Pernyataan Mahfud Sebelumnya
Sebelumnya, Prof Mahfud MD dalam sebuah acara menyampaikan pandangannya mengenai peran organisasi kemasyarakatan Islam. Menurutnya, fungsi nahi mungkar saat ini sudah jarang dijalankan. "Nah, persoalannya sekarang. Ormas-ormas Islam itu tidak mau bernahi mungkar," ucap Mahfud saat itu. Ia menjelaskan bahwa perjuangan umat tidak hanya sebatas mengajak kepada kebaikan, tetapi juga mencegah kemungkaran.

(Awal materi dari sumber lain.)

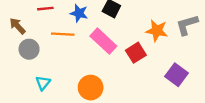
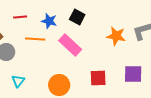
red square: (136, 53) -> (98, 78), moved, turned 30
purple square: (177, 75) -> (133, 74), turned -36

Mahfud menilai kritik terhadap penguasa justru lebih banyak disampaikan melalui podcast dibandingkan organisasi kemasyarakatan. "Nahi mungkarnya tidak ada semuanya memuji-muji. Lalu dapat tambang gitu," bebernya. "Amar ma'ruf, semua ini bagus, harus begini, begini. Ulamanya diem coba. Mana coba? Saya ingin tahu. Mana ulama sekarang yang nahi mungkar? Ormas. Tidak ada," sambung dia.
Ia melihat justru yang mengaplikasikan nahi mungkar hanya pada podcast-podcast yang berani mengkritik pemerintah. "Yang banyak nahi mungkarnya itu malah podcast. Itu nahi mungkar itu. Ormas mana? Saya ingin tahu. Apa nahi mungkarnya sekarang? NU, Muhammadiyah dan lain-lain. MUI. Tidak ada," terangnya. Mahfud juga menyinggung sikap sebagian pihak yang dinilainya tidak konsisten saat menyampaikan kritik. "Semuanya yang baik-baik. Begini, Pak. Sebaiknya gini, Pak. Pak, ini salah. Mana bilang, ngatakan gitu. Sehari ngatakan salah, begitu dipanggil. Besok benar, Pak," tandasnya.